Swiss Economics Minister Joseph Deiss has called the lack of progress during trade talks at the World Trade Organization (WTO) in Geneva "frustrating."This content was published on July 1, 2006 - 18:54
Ministers at the meeting failed to broker a deal on farm and industrial goods, possibly delaying a new global trade treaty that could lift millions of people out of poverty.
Discussions stalled late on Friday at the end of the first of an originally scheduled three days of negotiations between ministers from 60 states. Plans had been to settle the core issues that are blocking progress on five-year-old talks known as the Doha round.
Despite warnings by the head of the WTO, Pascal Lamy, that the future of the round hung by a thread, top trading powers were unable to agree on how far rich nations should slash farm subsidies and tariffs and developing countries open their manufacturing markets.
Deiss said on Saturday he personally regretted the lack of progress.
"We were prepared to move forward, but the failure of the major players to close the gap between them prevented any movement," he added. "I regret there was no way of entering real negotiations."
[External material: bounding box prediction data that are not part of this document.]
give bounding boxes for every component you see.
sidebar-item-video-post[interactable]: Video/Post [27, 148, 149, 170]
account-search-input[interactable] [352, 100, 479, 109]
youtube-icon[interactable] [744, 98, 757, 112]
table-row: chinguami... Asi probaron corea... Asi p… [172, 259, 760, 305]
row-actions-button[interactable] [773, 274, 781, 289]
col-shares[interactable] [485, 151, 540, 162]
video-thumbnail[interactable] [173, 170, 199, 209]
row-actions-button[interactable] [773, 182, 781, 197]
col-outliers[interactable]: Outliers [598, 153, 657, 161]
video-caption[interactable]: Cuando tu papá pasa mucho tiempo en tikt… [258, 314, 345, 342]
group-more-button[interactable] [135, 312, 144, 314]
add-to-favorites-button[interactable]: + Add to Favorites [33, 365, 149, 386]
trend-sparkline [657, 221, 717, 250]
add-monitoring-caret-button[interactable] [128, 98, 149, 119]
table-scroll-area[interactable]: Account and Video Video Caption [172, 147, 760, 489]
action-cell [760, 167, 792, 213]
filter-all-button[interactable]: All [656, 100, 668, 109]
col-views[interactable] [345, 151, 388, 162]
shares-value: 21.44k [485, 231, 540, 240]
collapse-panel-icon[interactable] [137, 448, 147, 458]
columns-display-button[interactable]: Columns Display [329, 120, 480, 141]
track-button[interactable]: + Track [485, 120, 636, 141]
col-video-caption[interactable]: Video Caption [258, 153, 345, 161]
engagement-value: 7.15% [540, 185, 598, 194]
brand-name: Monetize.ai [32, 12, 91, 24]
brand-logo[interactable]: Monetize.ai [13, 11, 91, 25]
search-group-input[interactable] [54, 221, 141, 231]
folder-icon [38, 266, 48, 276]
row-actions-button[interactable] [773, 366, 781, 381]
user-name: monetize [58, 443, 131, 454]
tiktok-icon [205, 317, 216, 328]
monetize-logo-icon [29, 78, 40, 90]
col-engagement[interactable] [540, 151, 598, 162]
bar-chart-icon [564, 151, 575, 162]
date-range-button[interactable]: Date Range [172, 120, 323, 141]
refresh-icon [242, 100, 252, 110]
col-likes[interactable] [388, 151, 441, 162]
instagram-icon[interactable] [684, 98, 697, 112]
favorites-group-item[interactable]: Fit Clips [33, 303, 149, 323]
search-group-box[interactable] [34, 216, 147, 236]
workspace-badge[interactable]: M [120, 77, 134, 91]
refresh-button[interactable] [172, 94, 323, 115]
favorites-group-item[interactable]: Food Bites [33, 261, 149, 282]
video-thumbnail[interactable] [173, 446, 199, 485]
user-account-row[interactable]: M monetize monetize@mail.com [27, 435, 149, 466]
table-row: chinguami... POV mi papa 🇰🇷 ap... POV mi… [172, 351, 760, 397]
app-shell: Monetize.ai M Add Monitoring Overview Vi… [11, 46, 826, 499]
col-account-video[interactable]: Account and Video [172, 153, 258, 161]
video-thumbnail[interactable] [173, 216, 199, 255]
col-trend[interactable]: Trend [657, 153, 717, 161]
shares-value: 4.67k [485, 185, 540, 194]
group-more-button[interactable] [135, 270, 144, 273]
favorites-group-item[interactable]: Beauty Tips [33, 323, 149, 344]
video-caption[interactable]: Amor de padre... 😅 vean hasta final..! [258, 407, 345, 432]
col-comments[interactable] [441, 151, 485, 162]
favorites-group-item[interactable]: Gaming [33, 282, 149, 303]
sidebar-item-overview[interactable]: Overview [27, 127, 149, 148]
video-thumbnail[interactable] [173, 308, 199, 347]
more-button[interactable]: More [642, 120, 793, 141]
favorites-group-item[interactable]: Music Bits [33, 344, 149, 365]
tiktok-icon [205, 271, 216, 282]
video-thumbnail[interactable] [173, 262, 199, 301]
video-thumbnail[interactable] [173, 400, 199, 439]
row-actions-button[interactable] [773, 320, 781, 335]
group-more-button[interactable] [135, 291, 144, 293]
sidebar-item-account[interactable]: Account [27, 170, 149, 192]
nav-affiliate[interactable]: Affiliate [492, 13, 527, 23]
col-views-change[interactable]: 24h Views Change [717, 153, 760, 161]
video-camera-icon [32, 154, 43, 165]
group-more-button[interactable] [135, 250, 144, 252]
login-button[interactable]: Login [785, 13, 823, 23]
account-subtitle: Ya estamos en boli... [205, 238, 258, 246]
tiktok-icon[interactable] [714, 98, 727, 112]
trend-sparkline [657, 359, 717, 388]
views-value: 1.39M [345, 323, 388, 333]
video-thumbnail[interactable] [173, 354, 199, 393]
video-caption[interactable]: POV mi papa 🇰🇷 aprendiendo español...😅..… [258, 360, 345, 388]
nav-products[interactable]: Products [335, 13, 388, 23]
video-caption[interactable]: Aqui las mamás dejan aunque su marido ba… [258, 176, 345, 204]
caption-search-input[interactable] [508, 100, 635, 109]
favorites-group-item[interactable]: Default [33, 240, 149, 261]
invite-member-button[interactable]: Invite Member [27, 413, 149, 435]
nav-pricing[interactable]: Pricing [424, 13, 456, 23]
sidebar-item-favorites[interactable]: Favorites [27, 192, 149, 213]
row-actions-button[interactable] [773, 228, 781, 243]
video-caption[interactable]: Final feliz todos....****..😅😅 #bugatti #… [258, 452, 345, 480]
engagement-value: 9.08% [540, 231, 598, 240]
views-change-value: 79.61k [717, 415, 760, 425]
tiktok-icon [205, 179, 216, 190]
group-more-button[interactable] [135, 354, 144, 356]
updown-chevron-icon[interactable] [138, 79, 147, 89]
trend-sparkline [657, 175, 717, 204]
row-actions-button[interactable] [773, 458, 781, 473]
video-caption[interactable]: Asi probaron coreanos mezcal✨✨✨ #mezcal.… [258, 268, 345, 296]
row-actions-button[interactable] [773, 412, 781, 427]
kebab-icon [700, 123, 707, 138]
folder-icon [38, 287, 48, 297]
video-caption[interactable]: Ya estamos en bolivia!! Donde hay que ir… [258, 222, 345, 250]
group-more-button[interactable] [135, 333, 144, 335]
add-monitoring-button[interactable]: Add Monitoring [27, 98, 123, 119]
Developing countries said they would not let rich nations negotiate away the primary purpose of the Doha round - to give economic opportunities to millions living in poverty.
"We are not here to bend backwards to accommodate more market access for industrialised nations. We are not going to allow ourselves to be blamed for any failure," said Zambian Trade Minister Dipak Patel.
The talks pit the European Union and the United States against each other and against leading developing nations.
Deiss said any progress was dependent on the US, the EU and the G20 group of industrialised and emerging nations finding common ground.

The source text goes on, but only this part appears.